The major attraction of the story is Lefort’s shifting attitudes towards his friend. Is Livry just running an experiment? Will it really produce results? Will anybody believe him if he tells the authorities about it? Is his friend really going to go through with his plans? And, finally, his resolve that, yes, his friend needs to be stopped.

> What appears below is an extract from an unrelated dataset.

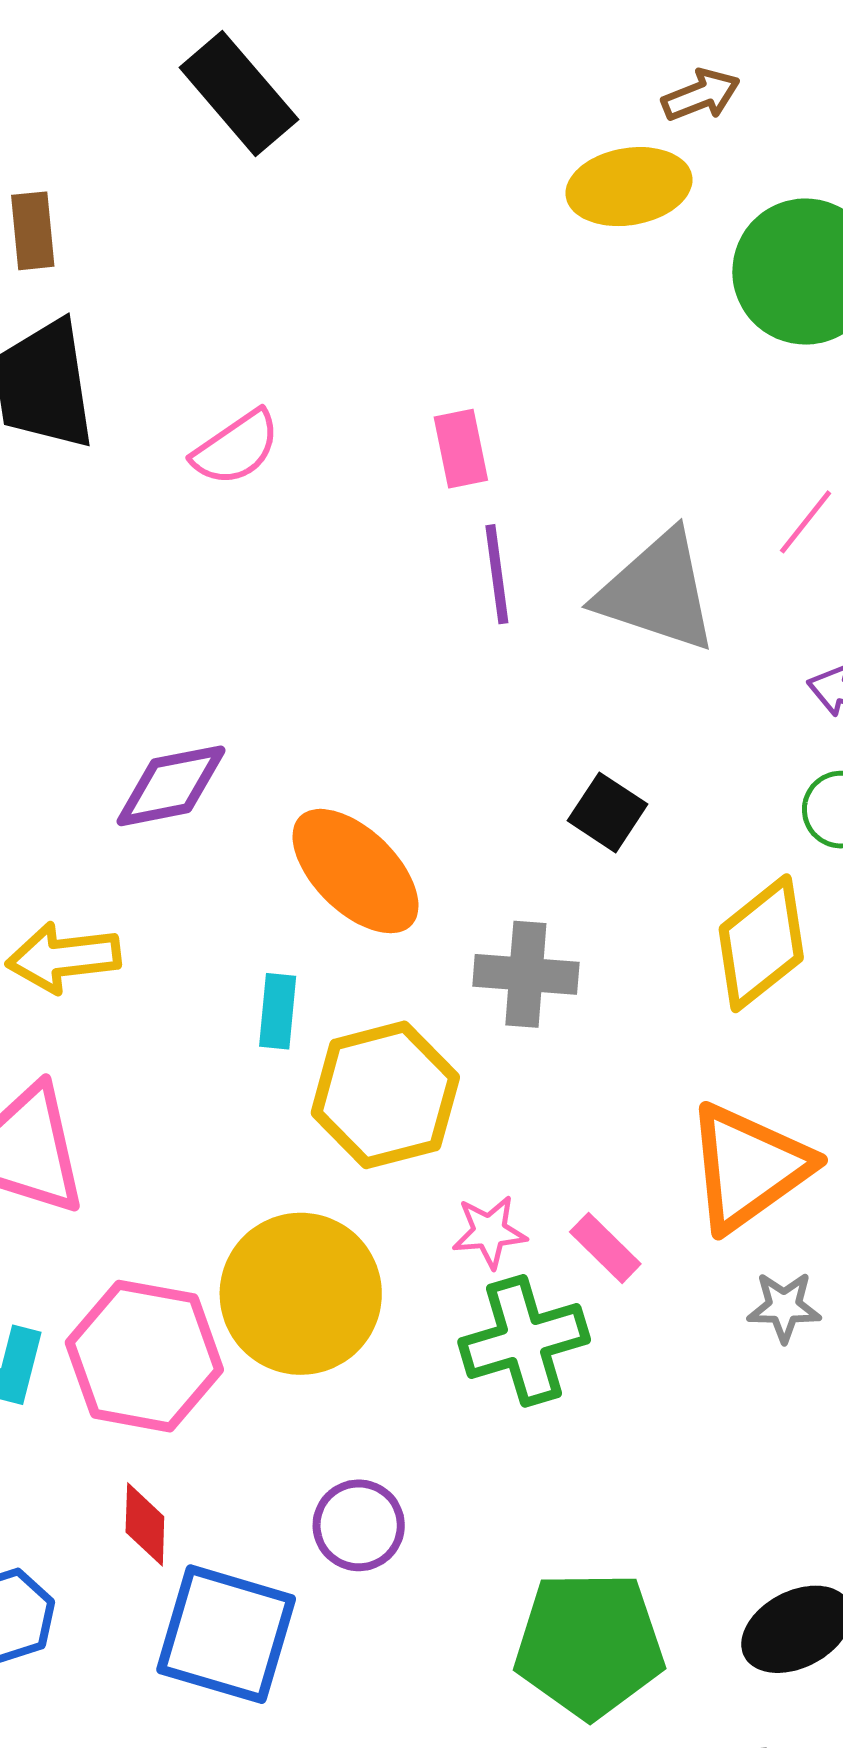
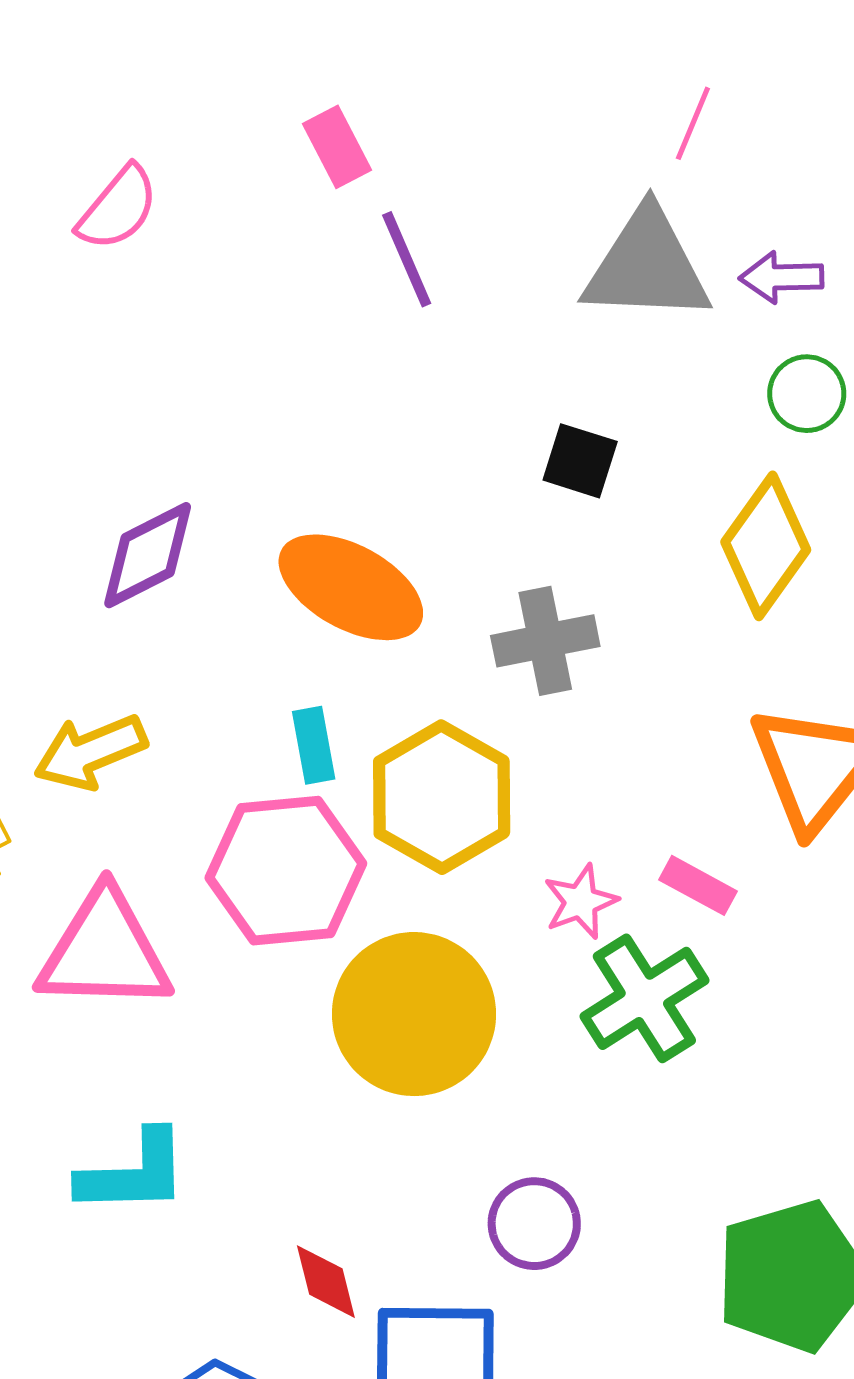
gray triangle: (657, 592) -> (647, 266), moved
pink hexagon: (144, 1356) -> (286, 871), moved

Near the end, Livry expresses his belief that, after mankind is gone, evolution will provide
new beings that will not have the terrible flaws that come from the lamentable imperfection of our organs and rudimentary senses
Doyet, Colonel. “On the Brink of the World’s End.” French Tales of Cataclysms, edited by Jean-Marc & Randy Lofficier, Hollywood Comics, S.l., 2022, p. 405.
They will not know the misery of humans including “lovesickness, the greatest of them all”1.
“Above all, I dream of a humankind that will only have one sex and no heart. From that will emerge the veritable superhuman.”
Doyet, Colonel. “On the Brink of the World’s End.” French Tales of Cataclysms, edited by Jean-Marc & Randy Lofficier, Hollywood Comics, S.l., 2022, p. 405.
It’s a pretty good mad scientist story even if we only get a taste of what Livry can do.
Notes
- Doyet, Colonel. “On the Brink of the World’s End.” French Tales of Cataclysms, edited by Jean-Marc & Randy Lofficier, Hollywood Comics, S.l., 2022, p. 405.